Overview

This week the homework is rather more difficult than last week. What is different this week from last week is that most questions require a calculation or the understanding of the formula. That said most of the questions are straight forward. There are a few tricky ones though!

These questions deal with:

Days receivable

Fixed Asset Turnover ratio

P/E ratio, EPS and Stock price computation

Alternative Financing Needed (AFN)

Contribution margin

Days receivable ratio (aka Days Sales Outstanding)

This ratio considers the frequency with which the company collects on its outstanding Credit Sales in terms of number of days.
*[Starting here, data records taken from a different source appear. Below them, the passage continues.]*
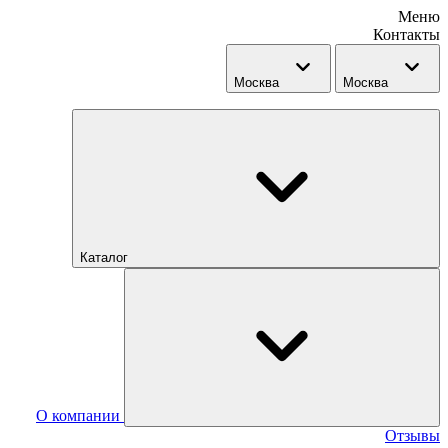
Меню
Контакты
Москва
Москва
Каталог
О компании
Отзывы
There are two parts to this calculation: Accounts Receivable (A/R) Turnover, and then the Days Receivable.

Step 1:

A/R Turnover = Credit Sales ÷ Average A/R

A/R turnover represents the number of times the A/R is collected in a year.

Step 2:

Days Sales = 365 days ÷ A/R turnover

Days Sales Outstanding takes the A/R turnover and restates it into the number of days.
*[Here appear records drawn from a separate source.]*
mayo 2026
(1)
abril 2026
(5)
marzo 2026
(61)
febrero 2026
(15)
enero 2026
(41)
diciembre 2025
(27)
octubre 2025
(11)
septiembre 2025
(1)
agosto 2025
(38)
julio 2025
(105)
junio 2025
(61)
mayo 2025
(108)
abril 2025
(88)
Fixed Asset Turnover ratio

This ratio helps analysts determine how efficiently a company uses its fixed assets to generate income.
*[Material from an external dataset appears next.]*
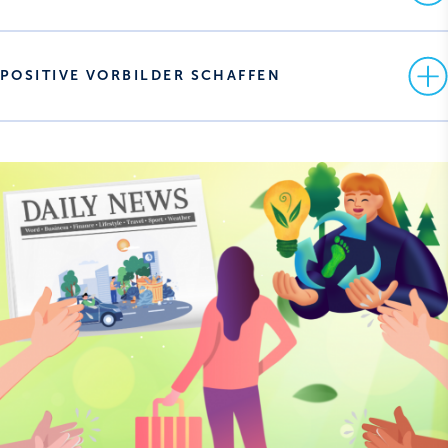
POSITIVE VORBILDER SCHAFFEN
Fixed assets are things like buildings, equipment, land, etc. They are long-term assets that benefit the company for more than one year. Fixed assets re sometimes called PP&E which stands for property, plant and equipment.

Fixed Asset TO = Net sales ÷ Net PP&E

The “Net” is important in the denominator because it means that the total value of the PP&E must be adjusted for depreciation.

P/E ratio and stock price (questions #12 & 13)

The Price to Earnings ratio tells us the ratio of a company’s stock price to its per share of earnings (EPS).

EPS is the portion of Net Income that is available for each share of outstanding common stock.

EPS = (Net Income – Dividends) ÷ # of shares outstanding

and

P/E ratio = stock price / EPS

If we know the P/E ratio and the EPS, we can determine the stock price:

Stock price = P/E ratio x EPS

Additional Funds Needed (AFN) question #14

When a company is forecasting its revenue and needs into the future, it usually creates Pro Forma financial statements. These statements take the goals and expectations that the company has and turns them into dollar amounts on financial statements. If a company expects to grow at a certain rate, and have costs that are a certain amount, it must be able to predict if it can pay for all of its needs. In many cases it cannot and it must seek external financing. We can compute how much external financing is need by simply making sure that the Balance Sheet balances. Remember, Assets = Liabilities + Equity.

So, if we know the net income, the projected increase in assets and projected liabilities plus the retention ratio, we can compute the amount of Additional Funds Needed. The retention ratio is the ratio of the net income that the company keeps and does not pay out as a dividend.

AFN = [(Projected Increase in Assets/Last years sales) x Change in sales] – [(Projected increase in Liabilities/last years Sales) x change in sales] – (retention ratio x net income)

I know this looks like a crazy formula, but just plug the numbers in.

Contribution Margin per unit (question #17

Contribution margin represents the difference between the Revenue and the variable costs associated with generating that revenue.

CM = Revenue – Variable costs

or CM per unit = price per unit – variable costs

However, the question is not this straight forward. You must first compute the variable costs, and to do this you must know the order of items on a Contribution Margin Income statement.

Revenue

– Variable Costs

= Contribution Margin

– Fixed Costs

= Net Income

See next slide…

Contribution Margin continued

By plugging in the numbers given in the problem, you can compute the total variable costs.

Then, taking the price per unit information we can compute the number of units sold

# of units = Revenue ÷ $sales price/unit

Once you know the total variable costs and the number of units, you can compute the variable cost per unit.

Total Variable costs ÷ #units sold = VC per unit

Finally we can compute the Contribution margin per unit.